I guess the real danger here is a co-worker could get your fingerprint and borrow your phone, log into iTunes, fill your phone with music you hate, and then slip it back to you without you ever knowing what happened.

And please don't tell him where you got the idea when he figures it out.


also @lecti:

Because it wasn't popular on any other device. Apple may not release the best technology, but iWhatevers are popular. As soon as people begin to accept fingerprint authentication for iTunes, they'll be ready to accept it for credit card purchases, to check out books at the library, to pass through airport security, at the dentist, when voting, etc. Then we will begin to see the real problem with fingerprint authentication, which is this right here.

@xof: Yes, as long as the second factor isn't my mother's maiden name or the street where I grew up.

@David_Diamante and everybody: This starts to run off-topic just a little, but it doesn't matter what the environment is, or what you're keeping secure. It's your stuff and you shouldn't want anyone else just looking at it [banana] without your explicit permission. Well, I don't, anyway. I don't play candy crush, or use mytracks, but I do have pictures of my friends and family on my phone, and I don't want just anybody looking at those pictures. To put it all back on topic, if my data is less secure because I'm using a weak method of protection, then there is an increased risk that someone will get at my stuff.
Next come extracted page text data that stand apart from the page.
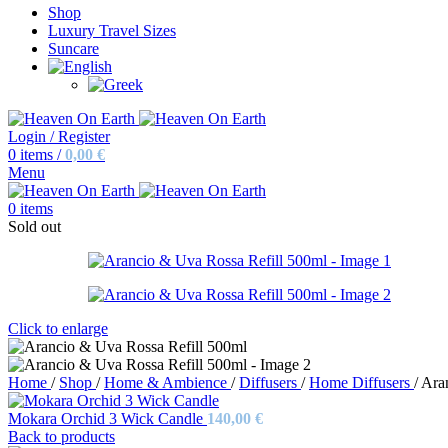
Shop
Luxury Travel Sizes
Suncare
Login / Register
0
items
/
0,00
€
Menu
0
items
Sold out
Click to enlarge
Home
/
Shop
/
Home & Ambience
/
Diffusers
/
Home Diffusers
/
Ara
Mokara Orchid 3 Wick Candle
140,00
€
Back to products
I'd rather use my own version of correcthorsebatterystaple than my fingerprint or a 4-digit (or even 10-digit) PIN. They are weaker, and in the case of my fingerprint, if it's copied, I can't change it.

And we can't increase our security through fashion (gloves) because we've been leaving our fingerprints everywhere since we were little (ask your mom if you don't believe it).


After reading the steps they went through to make the fake, I've determined it's secure enough for me.


And moreover: if someone has physical access to your device you can no longer reasonably consider it secure. I fail to see the need for hysterics here.


Realistically speaking(and I'd bet anybody nontrivial money that this will happen, and soon) the bigger danger in social-attacker scenarios will be non-cloned fingers. Y'know the genre of sharpie-related cruelty perpetrated on people who drink themselves into unconsciousness? Well, now phone authentication, and all that it brings, can join the fun! Any heavy-sleeper SO/or spouse in a late-stage disintegrating relationship is probably a good bet as well.

Demonstrating a cloning attack is worth doing just to cut through the hype; but few people have enemies motivated enough to do that.


Aha! You're the first person to point out the real danger, I think!


Unless you're James Bond, no one is going to spend the time fake fingering you. If you don't want to use the fingerprint sensors then don't use it. I'm sure the rest of us will enjoy the convenience and never have an issue.